# Supplied records
○ ○ ○ ○ ○ ○ ○
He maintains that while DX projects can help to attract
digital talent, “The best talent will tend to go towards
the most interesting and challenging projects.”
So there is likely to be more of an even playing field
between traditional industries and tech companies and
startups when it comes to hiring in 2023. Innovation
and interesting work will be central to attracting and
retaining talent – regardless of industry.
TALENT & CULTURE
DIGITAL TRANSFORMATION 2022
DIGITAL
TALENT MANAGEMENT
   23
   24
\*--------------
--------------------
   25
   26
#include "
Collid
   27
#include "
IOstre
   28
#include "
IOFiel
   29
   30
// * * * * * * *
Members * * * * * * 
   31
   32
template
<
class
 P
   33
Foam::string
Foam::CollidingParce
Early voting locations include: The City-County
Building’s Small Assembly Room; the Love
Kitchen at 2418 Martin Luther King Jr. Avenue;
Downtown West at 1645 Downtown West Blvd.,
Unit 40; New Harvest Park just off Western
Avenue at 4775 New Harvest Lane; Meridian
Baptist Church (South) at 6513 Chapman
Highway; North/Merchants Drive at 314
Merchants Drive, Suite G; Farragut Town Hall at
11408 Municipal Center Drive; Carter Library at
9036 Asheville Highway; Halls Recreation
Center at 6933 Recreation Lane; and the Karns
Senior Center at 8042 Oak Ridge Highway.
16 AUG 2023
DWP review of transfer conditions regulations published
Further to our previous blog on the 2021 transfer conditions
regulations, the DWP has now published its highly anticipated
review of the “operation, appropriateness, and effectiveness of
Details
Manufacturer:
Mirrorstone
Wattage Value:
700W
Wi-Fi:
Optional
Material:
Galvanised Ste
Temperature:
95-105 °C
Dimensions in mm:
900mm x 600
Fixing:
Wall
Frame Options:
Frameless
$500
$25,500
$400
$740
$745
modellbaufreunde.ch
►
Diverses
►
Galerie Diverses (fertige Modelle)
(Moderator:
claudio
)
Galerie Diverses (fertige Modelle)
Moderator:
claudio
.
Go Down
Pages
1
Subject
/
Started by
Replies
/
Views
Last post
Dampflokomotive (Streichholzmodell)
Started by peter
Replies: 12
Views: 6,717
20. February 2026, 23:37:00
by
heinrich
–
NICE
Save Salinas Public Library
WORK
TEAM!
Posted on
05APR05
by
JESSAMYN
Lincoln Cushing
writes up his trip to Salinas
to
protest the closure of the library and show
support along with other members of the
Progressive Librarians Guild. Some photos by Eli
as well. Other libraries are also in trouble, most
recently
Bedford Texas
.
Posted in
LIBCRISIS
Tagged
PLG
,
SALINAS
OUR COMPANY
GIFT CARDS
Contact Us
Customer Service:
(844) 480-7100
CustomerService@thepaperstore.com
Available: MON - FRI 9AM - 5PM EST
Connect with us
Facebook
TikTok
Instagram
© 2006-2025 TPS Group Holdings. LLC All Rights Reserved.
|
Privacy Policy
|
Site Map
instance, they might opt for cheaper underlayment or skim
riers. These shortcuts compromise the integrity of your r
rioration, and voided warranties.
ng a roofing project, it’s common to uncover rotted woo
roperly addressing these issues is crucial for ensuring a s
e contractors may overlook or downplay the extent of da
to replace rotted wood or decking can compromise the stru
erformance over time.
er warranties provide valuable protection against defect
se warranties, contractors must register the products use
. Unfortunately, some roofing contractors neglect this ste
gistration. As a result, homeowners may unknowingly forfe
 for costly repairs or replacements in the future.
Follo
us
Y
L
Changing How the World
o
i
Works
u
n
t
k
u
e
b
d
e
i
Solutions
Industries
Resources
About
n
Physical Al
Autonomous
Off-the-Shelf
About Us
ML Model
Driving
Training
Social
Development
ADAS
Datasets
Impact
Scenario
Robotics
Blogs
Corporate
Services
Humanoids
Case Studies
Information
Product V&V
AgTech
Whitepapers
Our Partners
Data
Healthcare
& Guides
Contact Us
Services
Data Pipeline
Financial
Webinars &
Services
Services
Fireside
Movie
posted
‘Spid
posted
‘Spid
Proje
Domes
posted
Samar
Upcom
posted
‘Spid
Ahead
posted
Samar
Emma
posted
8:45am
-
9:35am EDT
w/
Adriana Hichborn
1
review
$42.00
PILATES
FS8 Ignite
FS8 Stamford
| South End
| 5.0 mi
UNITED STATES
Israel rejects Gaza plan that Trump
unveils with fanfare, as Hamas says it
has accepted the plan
○ ○ ○ ○ ○ ○ ○
# What you are asked to do
Please go through the data above and copy every line that has the word "plan".

# Answer box
Israel rejects Gaza plan that Trump
has accepted the plan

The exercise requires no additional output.